On Fri, May 16, 2008 at 11:52 AM, ydjango <[EMAIL PROTECTED]> wrote:
> I do not want to make it easy for some one who breaks in , either a
> outsider or may be an rougue hosting provider employee or contractor,
> to easily get access to all the information - data and code.

Again: if this is your worry, you have bigger problems. Allow me to
suggest an alternate method:

(satire begins here, for the humor-impaired)

1. Physically obtain the server upon which the code is stored. Write
random data to the relevant sectors of the hard drive seven times
over, then write zeroes to it seven times over, then write random data
again.

2. Physically destroy the hard drive. Sledgehammers are good for this.

3. Place the shards of the hard drive into a vat of highly caustic acid.
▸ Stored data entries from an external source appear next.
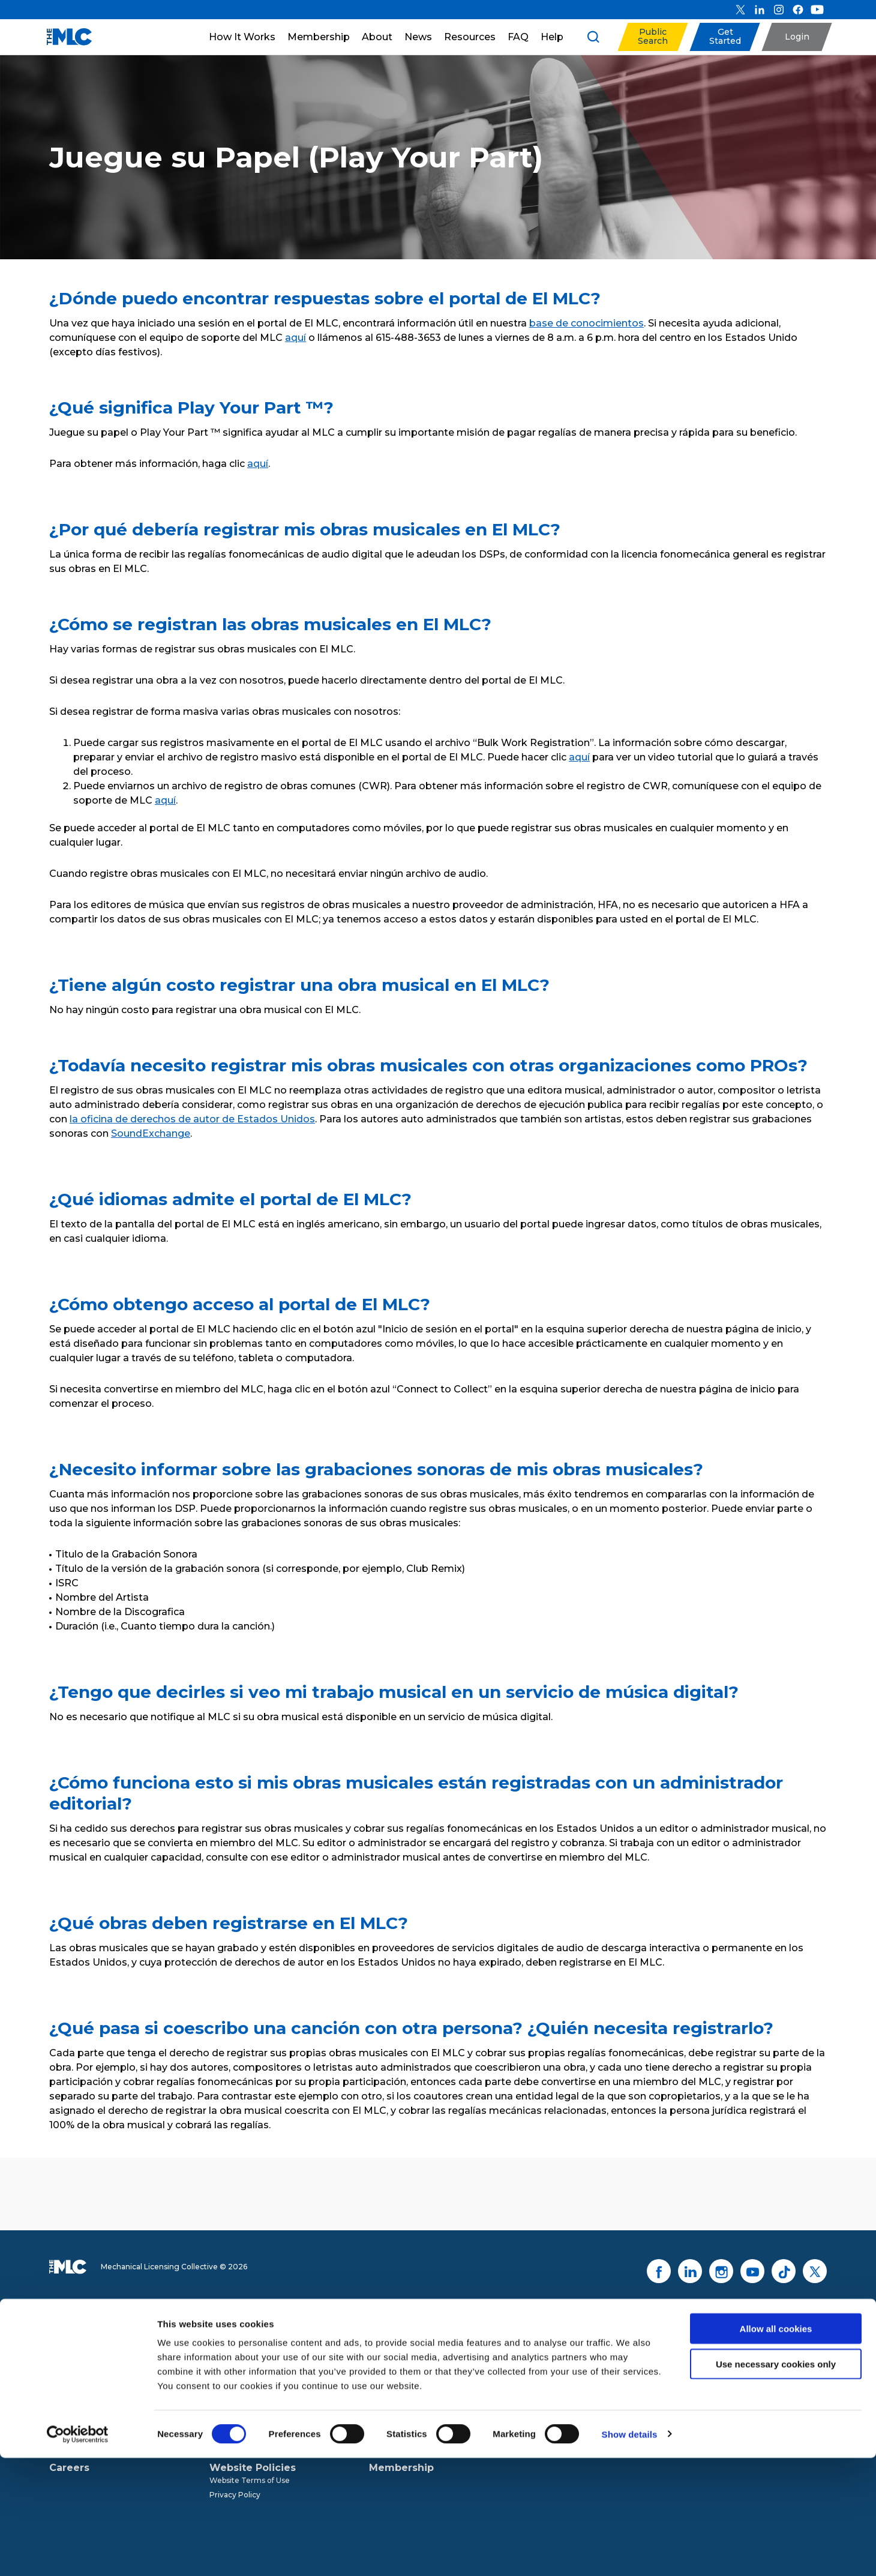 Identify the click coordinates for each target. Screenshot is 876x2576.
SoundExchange (150, 1133)
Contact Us (767, 2390)
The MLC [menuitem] (65, 2350)
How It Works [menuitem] (243, 2338)
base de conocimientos (586, 323)
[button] (652, 37)
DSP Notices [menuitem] (231, 2365)
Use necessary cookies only (776, 2482)
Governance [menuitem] (72, 2365)
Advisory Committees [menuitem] (89, 2408)
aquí (295, 337)
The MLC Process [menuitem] (241, 2350)
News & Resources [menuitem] (416, 2338)
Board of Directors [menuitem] (82, 2393)
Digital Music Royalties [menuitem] (250, 2393)
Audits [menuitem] (221, 2408)
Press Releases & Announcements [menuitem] (432, 2350)
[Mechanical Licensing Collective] (63, 37)
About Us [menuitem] (72, 2338)
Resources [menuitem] (388, 2379)
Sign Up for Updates (756, 2346)
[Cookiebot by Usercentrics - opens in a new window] (77, 2553)
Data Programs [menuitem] (237, 2379)
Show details (630, 2552)
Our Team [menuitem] (68, 2379)
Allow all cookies (776, 2447)
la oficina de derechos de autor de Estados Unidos (192, 1119)
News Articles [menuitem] (394, 2365) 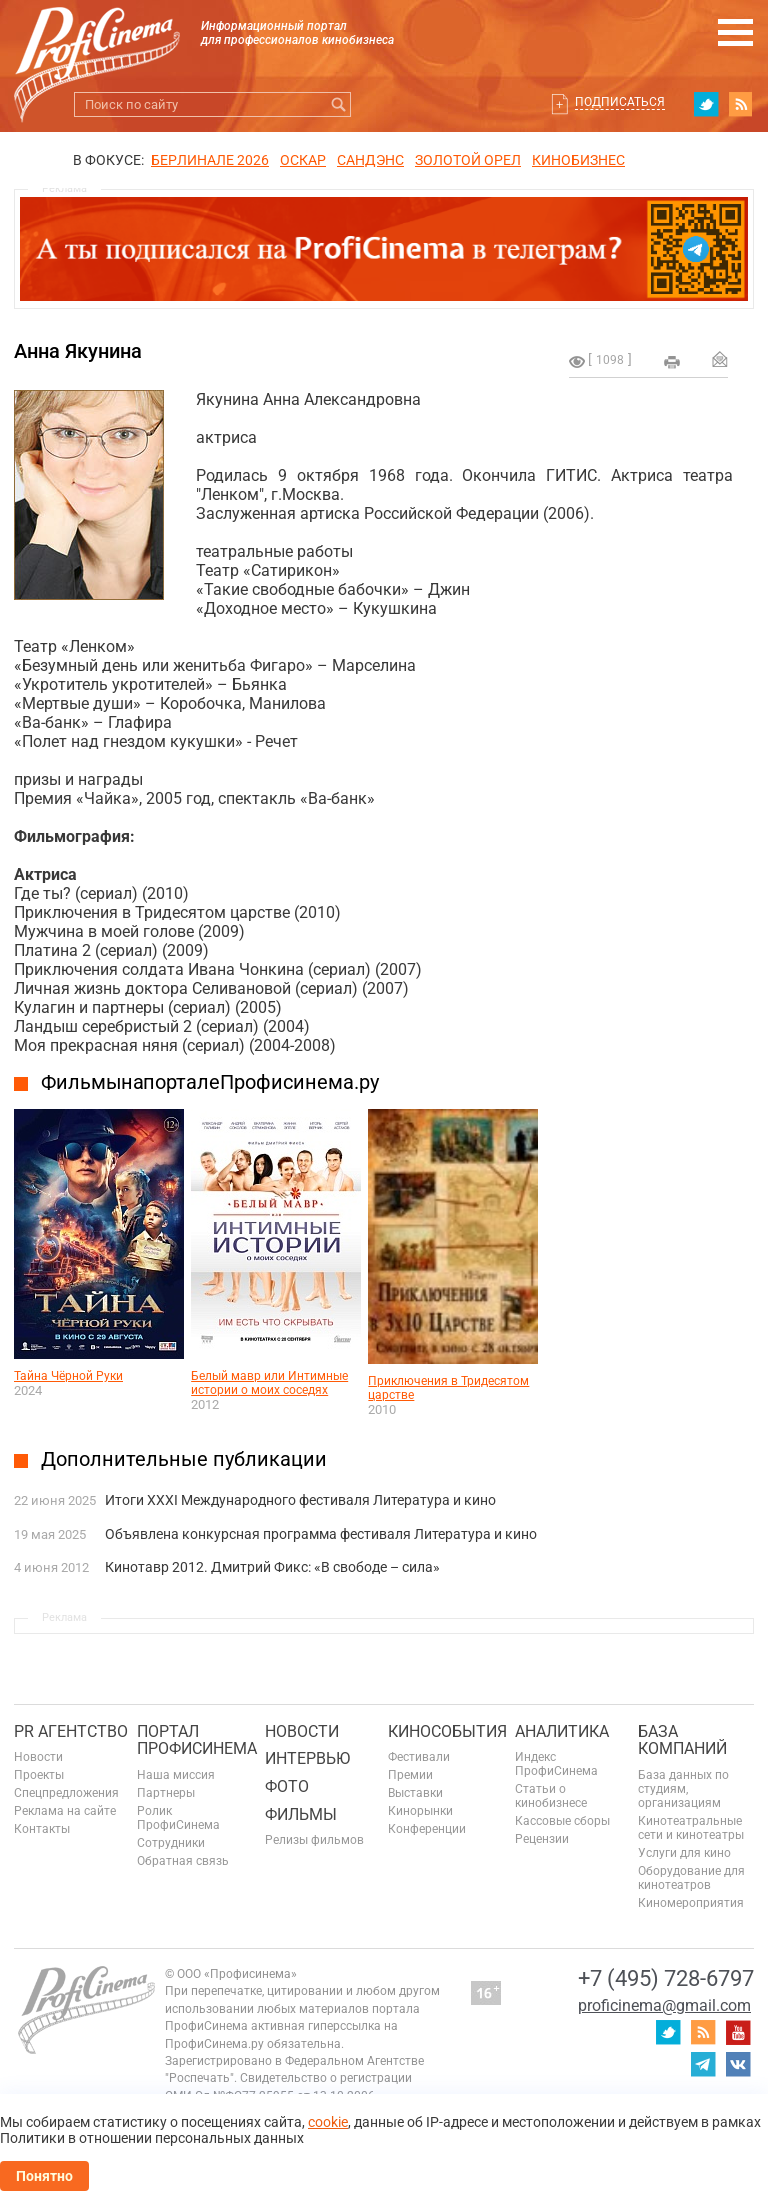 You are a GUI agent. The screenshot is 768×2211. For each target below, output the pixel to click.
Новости (38, 1757)
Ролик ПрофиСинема (178, 1818)
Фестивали (419, 1757)
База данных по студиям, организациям (683, 1789)
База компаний (682, 1740)
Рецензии (542, 1839)
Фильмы (301, 1814)
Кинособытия (447, 1731)
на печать (672, 362)
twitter (706, 104)
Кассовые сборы (562, 1821)
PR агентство (71, 1731)
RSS (741, 104)
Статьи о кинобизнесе (551, 1796)
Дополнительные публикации (184, 1459)
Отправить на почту (720, 359)
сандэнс (370, 160)
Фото (287, 1786)
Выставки (415, 1793)
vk (738, 2064)
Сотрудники (171, 1843)
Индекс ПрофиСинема (556, 1764)
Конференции (427, 1829)
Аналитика (562, 1731)
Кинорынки (420, 1811)
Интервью (307, 1758)
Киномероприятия (691, 1903)
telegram (703, 2064)
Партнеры (166, 1793)
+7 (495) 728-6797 (666, 1978)
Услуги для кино (684, 1853)
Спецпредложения (66, 1793)
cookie (328, 2122)
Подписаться (620, 102)
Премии (410, 1775)
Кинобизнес (578, 160)
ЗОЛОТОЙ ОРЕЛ (468, 160)
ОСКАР (303, 160)
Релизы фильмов (314, 1840)
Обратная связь (183, 1861)
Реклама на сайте (65, 1811)
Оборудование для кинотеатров (691, 1878)
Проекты (39, 1775)
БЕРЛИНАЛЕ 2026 (210, 160)
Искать (338, 104)
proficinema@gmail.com (664, 2005)
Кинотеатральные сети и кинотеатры (691, 1828)
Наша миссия (176, 1775)
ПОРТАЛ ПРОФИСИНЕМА (197, 1740)
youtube (738, 2032)
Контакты (42, 1829) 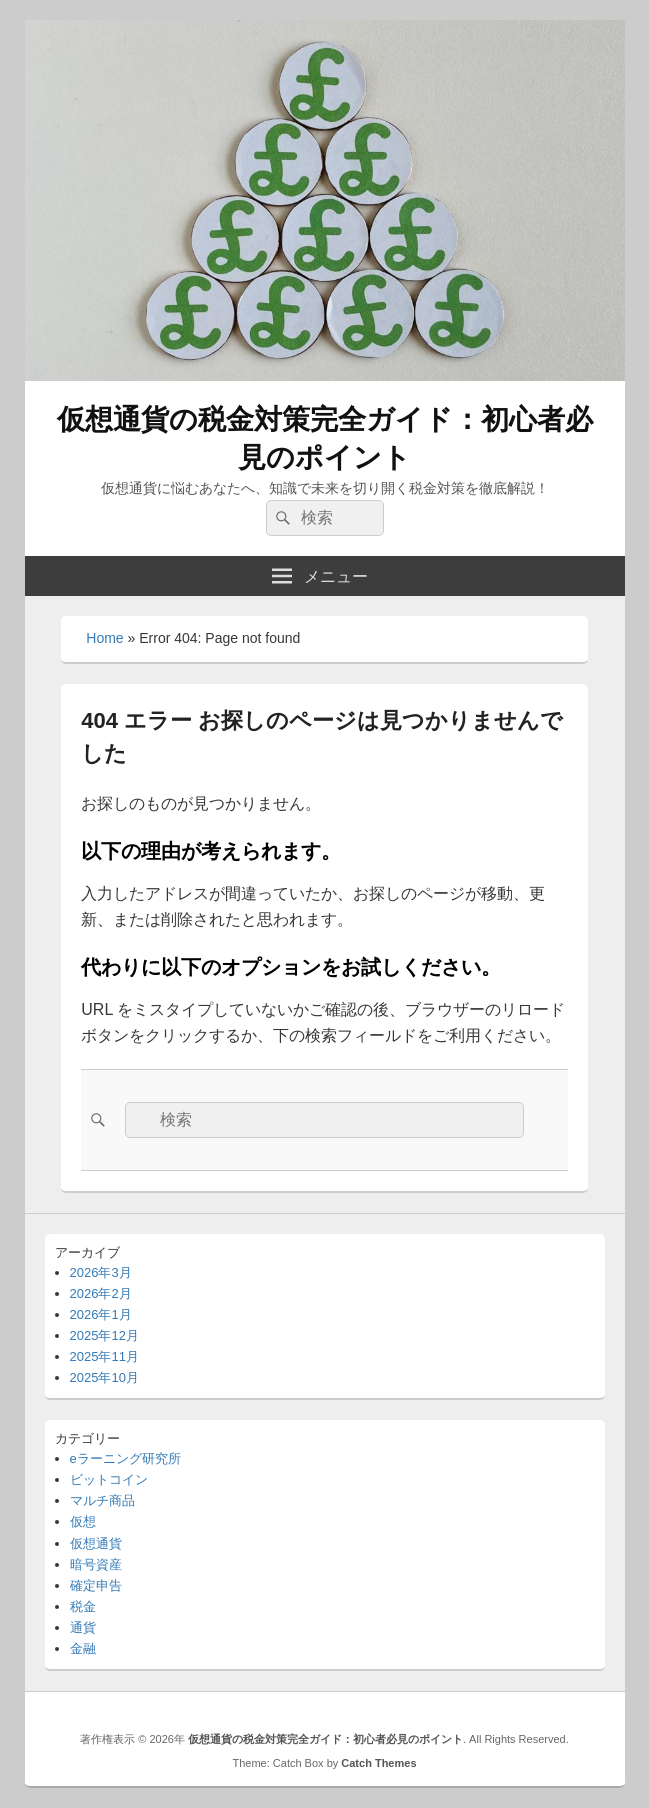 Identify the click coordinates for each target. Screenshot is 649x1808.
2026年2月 (101, 1293)
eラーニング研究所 (125, 1458)
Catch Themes (378, 1763)
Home (104, 638)
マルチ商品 (102, 1500)
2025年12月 (104, 1335)
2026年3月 (101, 1272)
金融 (83, 1648)
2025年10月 (104, 1377)
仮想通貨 (96, 1543)
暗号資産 (96, 1564)
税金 (83, 1606)
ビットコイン (109, 1479)
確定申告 (96, 1585)
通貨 (83, 1627)
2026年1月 (101, 1314)
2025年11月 (104, 1356)
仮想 (83, 1521) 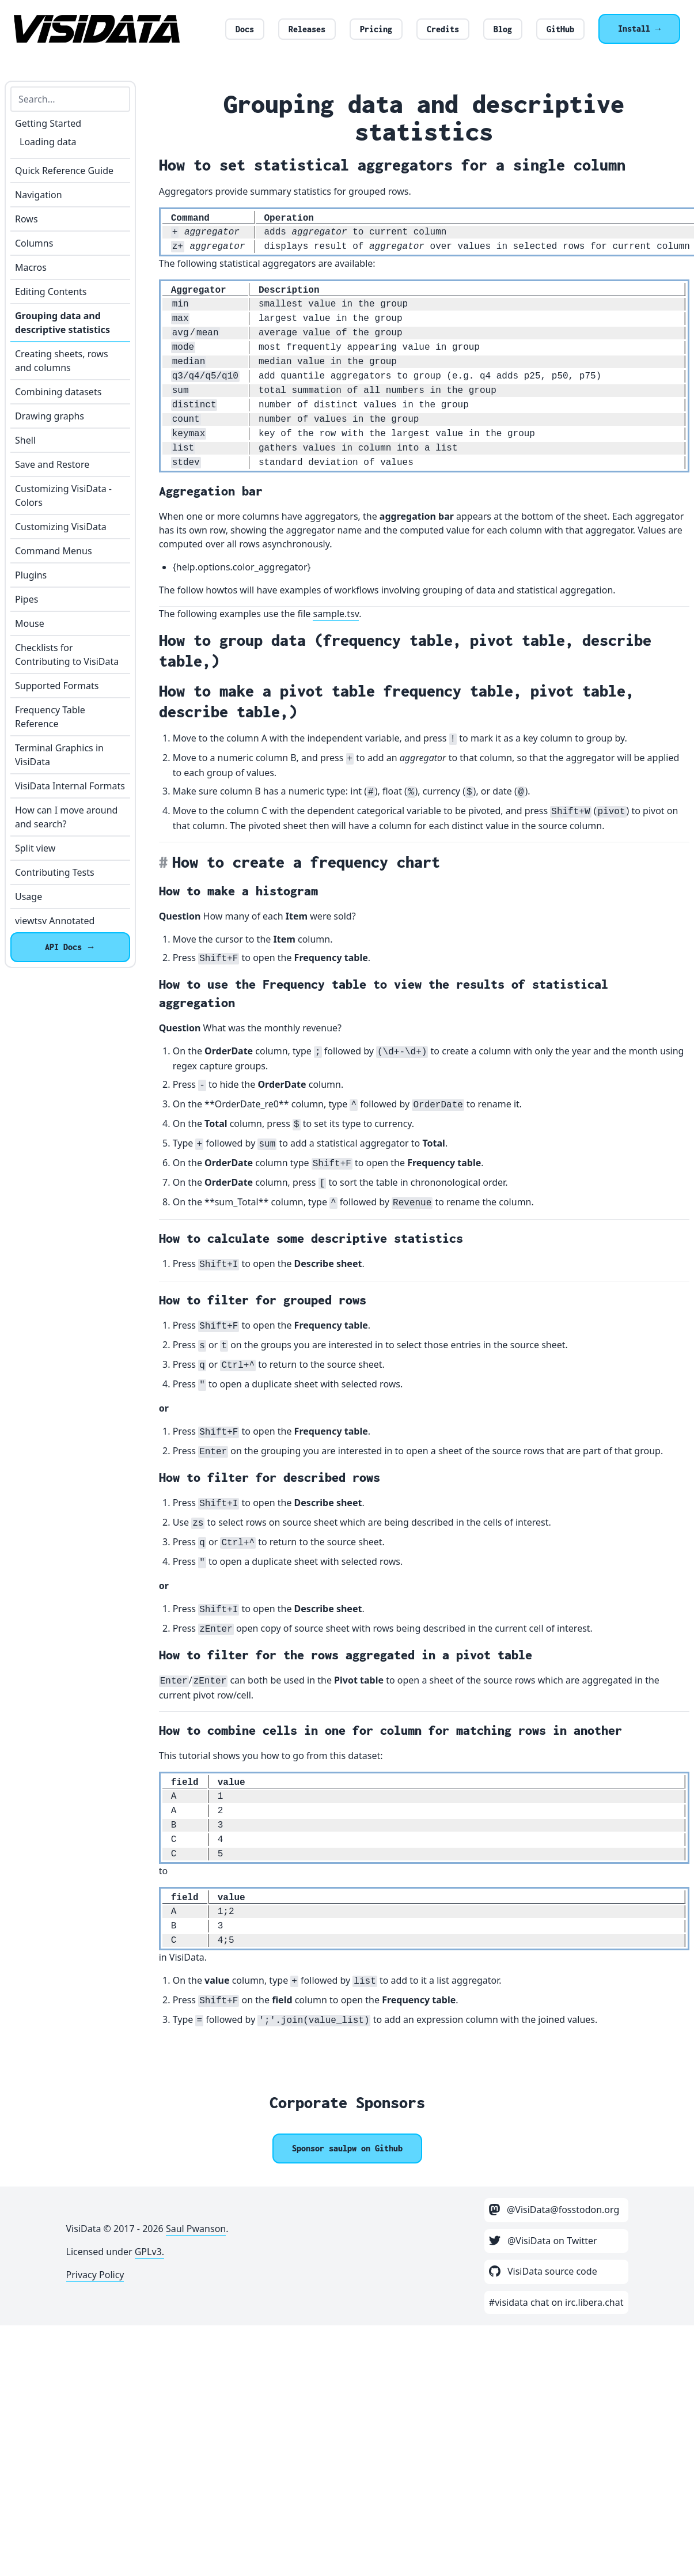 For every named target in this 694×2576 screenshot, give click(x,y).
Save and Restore (52, 464)
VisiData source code (543, 2271)
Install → (639, 28)
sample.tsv (336, 613)
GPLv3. (149, 2251)
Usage (28, 896)
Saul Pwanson (196, 2228)
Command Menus (53, 550)
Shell (25, 440)
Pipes (26, 599)
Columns (34, 243)
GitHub (560, 29)
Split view (35, 848)
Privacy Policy (95, 2274)
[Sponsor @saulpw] (347, 2148)
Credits (443, 29)
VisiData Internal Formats (70, 786)
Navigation (38, 194)
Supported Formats (56, 685)
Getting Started (48, 123)
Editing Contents (50, 291)
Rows (26, 219)
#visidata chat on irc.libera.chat (556, 2302)
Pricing (376, 29)
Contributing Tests (54, 872)
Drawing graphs (49, 416)
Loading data (48, 141)
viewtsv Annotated (54, 920)
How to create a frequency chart (306, 862)
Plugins (31, 575)
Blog (503, 29)
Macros (31, 267)
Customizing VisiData (61, 526)
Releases (307, 29)
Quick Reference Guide (64, 170)
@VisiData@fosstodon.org (554, 2209)
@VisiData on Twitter (543, 2240)
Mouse (29, 623)
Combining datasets (58, 391)
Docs (245, 29)
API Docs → (70, 947)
4. Once the shards have dissolved, burn the resulting acidic liquid.
Be sure to capture the smoke.

5. Cool the smoke until it turns back to ash. Mix the ash into the
center of a reinforced concrete slab, at least 27 cubic feet in
volume.

6. If you have access to sufficient technology, launch the concrete
slab into space, on a course to collide with the Sun or (better) with
any singularity which happens to be nearby. The singularity is best
because -- even though it may not guarantee destruction of the
information -- the subjective time to observe the rocket crossing the
event horizon, from the frame of reference of a person some distance
from it, will be effectively infinite, causing most attackers to give
up.

7. If you do not have access to sufficient technology, have the
concrete slab stored in a nuclear-hardened bunker, with no Internet
connection, in a room using biometric identification keyed to
yourself, and with the whole complex guarded 24/7 by US Navy SEALs.
Maintain this watch until the technology available to complete step
(6) becomes available to you.

Once you've completed this process, your application code will be
safe, for a reasonable value of "safe".

(satire ends here)

Or you could just find a host who properly sets up file permissions so
that random people can't access your application code. Unless you own
and personally supervise all of the following you will be susceptible
to rogue employees: the server, the rack in which it's located and the
datacenter in which the rack is found. Many people do not find that
the perceived security gains of doing so outweigh the financial and
maintenance drawbacks. YMMV.


-- 
"Bureaucrat Conrad, you are technically correct -- the best kind of correct."